Hudson is on his second 10-day contract with the Cavs. He has made such a large impact; he might be their go-to guy in the late goings of games.
His success could be fleeting, however. Once his second 10-day deal expires on April 18, there are no guarantees he'll even be around. The Cavs will either sign him for the final five games or kick him free.
That's unlikely, however. He looks like someone they want to keep around -- perhaps for a long time.
There's a reason he hasn't stuck with the other NBA teams for which he has appeared -- Boston, Memphis and Washington. Hudson is listed at 6 feet 3 and 190 pounds. In reality, he's a shade over 6 feet.
He's not a pure point guard. He's a guy who can give you minutes at both guard spots.
In five games before the Washington contest Saturday night, Hudson averaged 20 points, 3.8 assists, 4.6 rebounds and 1.6 steals. Since April 1, Hudson's 17.3 points per game ranks second among NBA reserves. Only New Jersey forward Gerald Green (17.5) has averaged more.

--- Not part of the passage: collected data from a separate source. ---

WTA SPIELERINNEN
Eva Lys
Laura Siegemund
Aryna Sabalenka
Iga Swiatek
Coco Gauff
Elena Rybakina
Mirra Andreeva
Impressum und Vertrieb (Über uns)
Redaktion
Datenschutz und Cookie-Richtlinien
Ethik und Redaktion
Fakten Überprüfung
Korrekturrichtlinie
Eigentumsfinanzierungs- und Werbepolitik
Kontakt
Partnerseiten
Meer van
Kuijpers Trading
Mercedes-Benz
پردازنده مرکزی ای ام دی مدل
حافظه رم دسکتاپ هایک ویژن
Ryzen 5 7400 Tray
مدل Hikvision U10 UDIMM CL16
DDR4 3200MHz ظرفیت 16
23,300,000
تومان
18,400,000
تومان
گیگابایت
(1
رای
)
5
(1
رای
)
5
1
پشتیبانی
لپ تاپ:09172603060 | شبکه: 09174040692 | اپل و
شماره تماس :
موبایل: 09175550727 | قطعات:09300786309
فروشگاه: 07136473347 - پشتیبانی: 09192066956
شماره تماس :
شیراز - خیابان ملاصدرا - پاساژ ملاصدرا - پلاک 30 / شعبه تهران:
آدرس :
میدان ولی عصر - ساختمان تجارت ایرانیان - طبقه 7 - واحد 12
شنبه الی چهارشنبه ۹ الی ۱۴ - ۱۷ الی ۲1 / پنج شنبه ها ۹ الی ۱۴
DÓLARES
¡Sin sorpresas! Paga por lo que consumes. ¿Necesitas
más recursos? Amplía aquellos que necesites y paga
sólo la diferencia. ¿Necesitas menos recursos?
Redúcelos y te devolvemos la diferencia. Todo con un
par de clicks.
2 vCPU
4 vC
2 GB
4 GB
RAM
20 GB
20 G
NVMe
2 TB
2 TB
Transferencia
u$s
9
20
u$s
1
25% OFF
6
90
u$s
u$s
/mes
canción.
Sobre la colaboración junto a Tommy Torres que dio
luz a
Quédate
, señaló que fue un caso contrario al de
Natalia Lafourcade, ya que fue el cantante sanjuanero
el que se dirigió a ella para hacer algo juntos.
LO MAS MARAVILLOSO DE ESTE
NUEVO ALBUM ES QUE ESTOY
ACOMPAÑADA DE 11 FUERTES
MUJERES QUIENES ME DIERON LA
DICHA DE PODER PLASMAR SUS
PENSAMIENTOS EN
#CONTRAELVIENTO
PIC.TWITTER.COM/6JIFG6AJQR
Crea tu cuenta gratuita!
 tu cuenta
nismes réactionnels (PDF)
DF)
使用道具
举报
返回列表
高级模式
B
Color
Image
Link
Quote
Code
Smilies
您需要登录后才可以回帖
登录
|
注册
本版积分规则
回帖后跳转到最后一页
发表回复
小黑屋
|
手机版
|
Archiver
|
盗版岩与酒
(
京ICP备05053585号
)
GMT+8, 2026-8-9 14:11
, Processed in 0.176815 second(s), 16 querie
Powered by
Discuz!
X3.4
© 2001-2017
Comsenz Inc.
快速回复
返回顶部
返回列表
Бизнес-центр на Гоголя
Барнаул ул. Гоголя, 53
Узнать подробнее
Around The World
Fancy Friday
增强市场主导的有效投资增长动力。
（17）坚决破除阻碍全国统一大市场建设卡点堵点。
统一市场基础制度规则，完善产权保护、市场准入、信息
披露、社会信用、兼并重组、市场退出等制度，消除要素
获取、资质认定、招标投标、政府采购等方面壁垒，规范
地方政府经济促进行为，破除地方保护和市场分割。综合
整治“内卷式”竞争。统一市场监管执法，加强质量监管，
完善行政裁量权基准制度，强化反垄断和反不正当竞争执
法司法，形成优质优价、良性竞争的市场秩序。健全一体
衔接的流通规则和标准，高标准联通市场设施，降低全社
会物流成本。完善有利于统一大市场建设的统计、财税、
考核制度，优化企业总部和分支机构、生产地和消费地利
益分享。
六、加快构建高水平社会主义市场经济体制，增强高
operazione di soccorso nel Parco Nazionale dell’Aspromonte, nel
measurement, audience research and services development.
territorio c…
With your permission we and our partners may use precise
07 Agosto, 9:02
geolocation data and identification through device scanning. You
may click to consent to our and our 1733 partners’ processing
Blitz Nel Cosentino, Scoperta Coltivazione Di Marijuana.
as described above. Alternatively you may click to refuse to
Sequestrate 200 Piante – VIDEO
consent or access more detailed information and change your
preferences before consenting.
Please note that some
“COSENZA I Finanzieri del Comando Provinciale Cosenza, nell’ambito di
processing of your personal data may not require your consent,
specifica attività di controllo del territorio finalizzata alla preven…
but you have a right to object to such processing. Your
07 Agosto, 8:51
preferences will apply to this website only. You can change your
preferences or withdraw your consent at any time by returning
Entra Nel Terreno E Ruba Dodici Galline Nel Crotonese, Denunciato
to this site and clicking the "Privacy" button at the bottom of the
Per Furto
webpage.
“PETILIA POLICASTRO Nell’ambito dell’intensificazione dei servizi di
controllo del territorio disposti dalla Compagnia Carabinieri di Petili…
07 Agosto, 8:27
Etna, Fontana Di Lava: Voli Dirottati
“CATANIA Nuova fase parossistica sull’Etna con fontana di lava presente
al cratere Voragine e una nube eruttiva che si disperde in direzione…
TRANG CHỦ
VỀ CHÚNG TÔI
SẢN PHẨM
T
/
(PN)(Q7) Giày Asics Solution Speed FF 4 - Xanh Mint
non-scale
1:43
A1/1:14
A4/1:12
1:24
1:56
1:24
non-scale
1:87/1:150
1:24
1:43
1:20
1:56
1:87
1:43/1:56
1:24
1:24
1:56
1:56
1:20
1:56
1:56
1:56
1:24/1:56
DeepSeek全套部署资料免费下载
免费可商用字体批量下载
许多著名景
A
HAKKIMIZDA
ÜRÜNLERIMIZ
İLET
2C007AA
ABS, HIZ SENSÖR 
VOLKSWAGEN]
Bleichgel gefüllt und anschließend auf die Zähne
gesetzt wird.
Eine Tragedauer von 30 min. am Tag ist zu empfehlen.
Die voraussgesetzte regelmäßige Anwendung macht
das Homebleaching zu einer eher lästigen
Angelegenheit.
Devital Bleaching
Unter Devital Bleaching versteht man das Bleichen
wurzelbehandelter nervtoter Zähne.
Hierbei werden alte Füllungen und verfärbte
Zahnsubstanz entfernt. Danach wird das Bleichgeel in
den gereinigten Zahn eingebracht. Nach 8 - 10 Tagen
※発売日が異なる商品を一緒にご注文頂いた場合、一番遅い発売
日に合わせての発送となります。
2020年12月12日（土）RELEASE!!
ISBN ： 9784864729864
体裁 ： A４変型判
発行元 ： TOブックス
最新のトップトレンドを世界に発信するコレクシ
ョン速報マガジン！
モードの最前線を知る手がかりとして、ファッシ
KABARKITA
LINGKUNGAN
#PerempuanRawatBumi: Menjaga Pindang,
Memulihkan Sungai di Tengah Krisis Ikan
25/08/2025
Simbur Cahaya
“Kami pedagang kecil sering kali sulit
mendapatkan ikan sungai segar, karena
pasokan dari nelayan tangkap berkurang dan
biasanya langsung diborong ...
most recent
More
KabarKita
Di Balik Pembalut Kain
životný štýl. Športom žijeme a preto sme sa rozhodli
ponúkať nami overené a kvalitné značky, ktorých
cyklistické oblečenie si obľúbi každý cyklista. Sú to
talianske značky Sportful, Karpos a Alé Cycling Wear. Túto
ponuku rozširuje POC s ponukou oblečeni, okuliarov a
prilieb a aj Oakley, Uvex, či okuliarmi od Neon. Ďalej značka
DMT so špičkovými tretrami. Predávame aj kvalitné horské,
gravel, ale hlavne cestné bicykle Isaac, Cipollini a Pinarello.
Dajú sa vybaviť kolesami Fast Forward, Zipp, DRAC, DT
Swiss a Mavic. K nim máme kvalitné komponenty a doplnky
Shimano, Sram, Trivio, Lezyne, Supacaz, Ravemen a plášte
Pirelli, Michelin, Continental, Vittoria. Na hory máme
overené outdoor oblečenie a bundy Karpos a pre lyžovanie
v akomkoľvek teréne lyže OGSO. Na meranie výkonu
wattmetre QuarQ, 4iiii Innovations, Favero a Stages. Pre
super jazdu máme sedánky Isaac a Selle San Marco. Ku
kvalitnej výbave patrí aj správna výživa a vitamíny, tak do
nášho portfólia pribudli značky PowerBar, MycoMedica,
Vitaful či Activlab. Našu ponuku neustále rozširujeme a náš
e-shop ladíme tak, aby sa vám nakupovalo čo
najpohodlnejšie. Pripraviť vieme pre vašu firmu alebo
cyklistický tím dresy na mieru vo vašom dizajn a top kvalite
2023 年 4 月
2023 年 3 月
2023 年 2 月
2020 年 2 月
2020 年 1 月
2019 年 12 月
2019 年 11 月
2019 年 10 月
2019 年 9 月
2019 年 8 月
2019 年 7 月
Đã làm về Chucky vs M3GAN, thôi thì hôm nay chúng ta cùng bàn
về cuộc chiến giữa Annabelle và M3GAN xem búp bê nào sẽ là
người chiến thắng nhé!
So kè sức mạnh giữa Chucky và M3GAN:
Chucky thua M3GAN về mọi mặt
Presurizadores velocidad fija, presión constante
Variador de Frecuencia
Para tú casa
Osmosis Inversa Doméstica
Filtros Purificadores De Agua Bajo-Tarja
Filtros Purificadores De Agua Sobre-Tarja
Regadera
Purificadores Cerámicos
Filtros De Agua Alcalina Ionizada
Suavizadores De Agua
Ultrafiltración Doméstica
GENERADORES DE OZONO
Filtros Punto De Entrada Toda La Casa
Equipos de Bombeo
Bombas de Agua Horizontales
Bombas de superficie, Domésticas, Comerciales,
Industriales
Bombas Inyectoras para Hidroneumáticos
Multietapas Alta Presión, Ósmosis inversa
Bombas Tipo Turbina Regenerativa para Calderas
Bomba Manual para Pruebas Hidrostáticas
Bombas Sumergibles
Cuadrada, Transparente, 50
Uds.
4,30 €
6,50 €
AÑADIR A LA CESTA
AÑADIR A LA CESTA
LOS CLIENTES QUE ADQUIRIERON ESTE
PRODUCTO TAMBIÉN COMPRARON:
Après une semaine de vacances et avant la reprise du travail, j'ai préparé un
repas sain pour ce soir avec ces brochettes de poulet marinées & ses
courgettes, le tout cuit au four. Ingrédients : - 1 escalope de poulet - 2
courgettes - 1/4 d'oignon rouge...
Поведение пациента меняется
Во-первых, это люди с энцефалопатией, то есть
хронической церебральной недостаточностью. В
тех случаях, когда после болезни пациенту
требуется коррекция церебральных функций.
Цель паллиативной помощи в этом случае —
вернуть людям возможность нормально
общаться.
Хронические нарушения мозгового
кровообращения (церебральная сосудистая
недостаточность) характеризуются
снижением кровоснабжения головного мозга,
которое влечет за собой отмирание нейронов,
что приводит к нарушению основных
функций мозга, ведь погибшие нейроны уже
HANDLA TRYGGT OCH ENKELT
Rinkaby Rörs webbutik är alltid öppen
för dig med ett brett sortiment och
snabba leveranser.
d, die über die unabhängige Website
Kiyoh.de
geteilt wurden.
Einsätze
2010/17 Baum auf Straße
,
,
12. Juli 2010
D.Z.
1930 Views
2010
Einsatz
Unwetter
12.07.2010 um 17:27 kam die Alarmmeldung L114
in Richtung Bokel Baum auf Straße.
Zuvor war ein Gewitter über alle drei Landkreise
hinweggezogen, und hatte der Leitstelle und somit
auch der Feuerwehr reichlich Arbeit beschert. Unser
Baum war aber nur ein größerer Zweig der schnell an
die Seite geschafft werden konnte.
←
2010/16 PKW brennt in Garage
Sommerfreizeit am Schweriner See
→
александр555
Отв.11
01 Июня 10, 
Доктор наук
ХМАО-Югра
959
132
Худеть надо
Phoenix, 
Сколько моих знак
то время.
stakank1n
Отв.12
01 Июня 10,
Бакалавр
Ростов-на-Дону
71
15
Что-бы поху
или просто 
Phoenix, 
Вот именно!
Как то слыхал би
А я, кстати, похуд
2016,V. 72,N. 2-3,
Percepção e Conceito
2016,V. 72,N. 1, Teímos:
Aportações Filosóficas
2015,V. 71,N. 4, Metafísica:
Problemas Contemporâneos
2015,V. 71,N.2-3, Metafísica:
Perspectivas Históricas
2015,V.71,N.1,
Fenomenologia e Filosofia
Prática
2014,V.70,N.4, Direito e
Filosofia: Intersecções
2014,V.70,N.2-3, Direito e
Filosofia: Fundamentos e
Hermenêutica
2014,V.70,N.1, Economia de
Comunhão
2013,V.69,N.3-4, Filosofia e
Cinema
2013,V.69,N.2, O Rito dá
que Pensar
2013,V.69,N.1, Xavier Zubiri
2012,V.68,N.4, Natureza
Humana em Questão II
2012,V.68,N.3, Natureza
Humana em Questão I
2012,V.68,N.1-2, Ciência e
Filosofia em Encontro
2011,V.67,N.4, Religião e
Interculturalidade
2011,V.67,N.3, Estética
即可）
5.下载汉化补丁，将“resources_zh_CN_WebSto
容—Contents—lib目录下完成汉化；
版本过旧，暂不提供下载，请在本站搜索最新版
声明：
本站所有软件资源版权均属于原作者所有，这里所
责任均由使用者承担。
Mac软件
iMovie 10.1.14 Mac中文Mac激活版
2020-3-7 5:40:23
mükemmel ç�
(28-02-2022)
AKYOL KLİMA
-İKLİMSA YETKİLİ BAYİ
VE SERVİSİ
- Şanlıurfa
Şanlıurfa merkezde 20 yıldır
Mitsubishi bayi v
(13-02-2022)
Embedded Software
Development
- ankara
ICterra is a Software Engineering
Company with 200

Some have wondered why the Cavs haven't signed Hudson for next year, like they did with guard Donald Sloan and guard Manny Harris. Neither player has guaranteed money for next year.
Hudson's play might dictate that he gets a guaranteed or at least a partially guaranteed contract for next year. He might even earn a multi-year deal. The Cavs will likely let this play out a bit. There's no need for them to rush into anything.
If the Cavs aren't interested in signing Hudson for next year, he could have other suitors.
The Cavs are looking for a backup point guard behind Kyrie Irving -- Sloan is currently auditioning for that job -- along with a starting shooting guard and backup help. There could be room on the roster for Hudson and Sloan. Daniel Gibson, rehabilitating from a torn tendon in his foot, is under contract for next year. Starting guard Anthony Parker will likely retire.
The Cavs could use one of their first-round picks on a shooting guard. It's possible Hudson (if signed for next year), Sloan and Harris could compete for two spots on the roster.
Hudson is not a good defender and not a high-percentage shooter. But he can score with the best of them. That's not a bad thing.
Coach Byron Scott loves the fact that Hudson is not afraid to take the last shot.
"That can't be taught," he said. "Either you have it or you don't. He doesn't have any fear. He has that nothing-to-lose attitude."